- [WHAT THE EXERCISE ASKS]:
Copy exactly the lines of the records below, and only those lines, beginning with the line that contains "all dogs. Premium" and ending with the line that contains "cleaning, and breed-appropriate cut.".

- [INFORMATION SHOWN]:
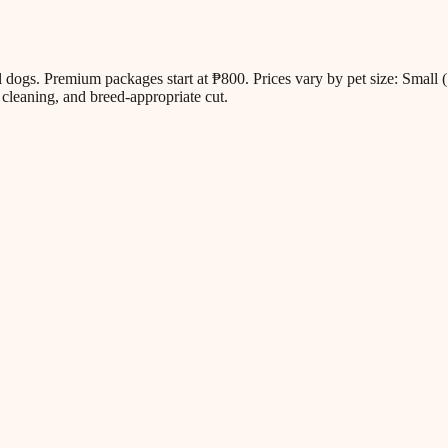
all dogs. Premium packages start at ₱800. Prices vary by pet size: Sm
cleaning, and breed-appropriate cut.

...

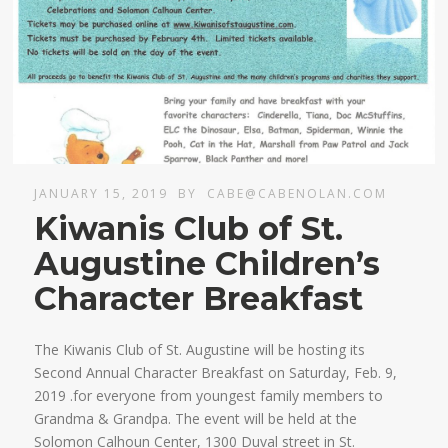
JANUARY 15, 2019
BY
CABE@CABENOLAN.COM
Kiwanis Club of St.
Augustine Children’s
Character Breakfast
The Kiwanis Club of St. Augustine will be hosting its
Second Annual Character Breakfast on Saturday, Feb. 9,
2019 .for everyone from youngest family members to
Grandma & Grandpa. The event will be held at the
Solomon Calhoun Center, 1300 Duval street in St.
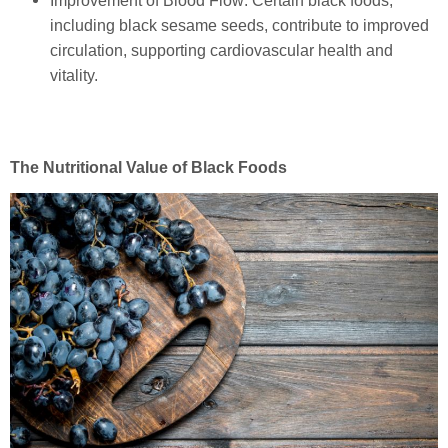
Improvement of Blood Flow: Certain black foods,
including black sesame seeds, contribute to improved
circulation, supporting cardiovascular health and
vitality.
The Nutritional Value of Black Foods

- [ANSWER FOR THIS EXERCISE]:
all dogs. Premium packages start at ₱800. Prices vary by pet size: Sm
cleaning, and breed-appropriate cut.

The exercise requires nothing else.